I'm re-designing an app I inherited that sends digital photos from a laptop to a web server. The idea is to take photos "out on the field" and have them instantly published on a web page (with some more fancy features).
Typical scenario
1. Photos are transferred from the camera to the laptop using standard USB.
2. The photos are processed in various ways. (Not important)
3. Each photo is POSTed in small pieces (~64 kb each) using a webrequest to a standard Apache web server where it's merged together again.
The problem with the current design is that it often hangs when the network connection is unreliable. As we're using a mobile network (3G) and often end up out of coverage, I need a way to handle this properly.
My question is whether there's a better solution for doing this that won't make the app hang when the connection drops every now and then.

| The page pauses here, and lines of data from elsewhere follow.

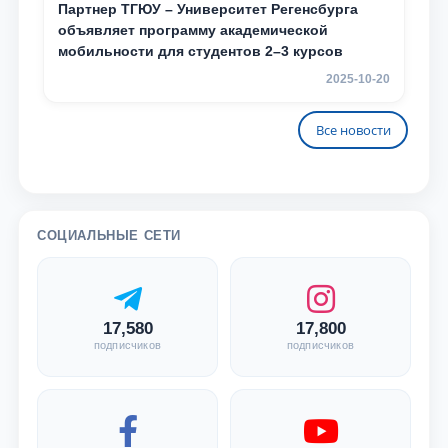
Партнер ТГЮУ – Университет Регенсбурга
объявляет программу академической
мобильности для студентов 2–3 курсов
2025-10-20
Все новости
СОЦИАЛЬНЫЕ СЕТИ
17,580
17,800
подписчиков
подписчиков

(Bonus question is how this could be properly unit tested without having to take a hike with the laptop.)
EDIT 2008-11-24: I've now managed to set up a proper test environment for this using a combination of NetLimiter and TMnetsim (freeware). I tried setting 5 kb/sec and dropping 1% of all packets - my app still works well with the new design.
EDIT 2008-12-11: Just to update how I did this. I created one background worker (as suggested below) that is started whenever a camera is detected to copy the photos from the camera to PC. Then another background worker i started when files arrive on PC to upload using asynchronous HTTP transfer. It sure was a pain to get everything right, especially since the operation should be "cancellable" at any time... But anyhow, now it works. A big THANKS to everyone who helped me!
I'd avoid using HTTP at all from any thread that has UI unless you actually want to block until the response is received. You can try using the same logic from a background thread which will run as long as it needs to. Just be sure to have logic which will detect when the connection is lost (probably from a timeout) and will retry at a regular (but not frequent) interval until connecting again.
Your best bet would be creating some sort of background worker process which will upload the photos once they are saved to a dropbox directory on the device. I will say though that creating a .NET based background process is not trivial.
First find out why it's hanging - are the requests just sitting there? Do they time out? What happens if you lower the timeout setting?
Are you doing the POST from the UI thread? (Don't do that :)
You could potentially detect the connection dropping by making heartbeat requests with very short timeouts, too.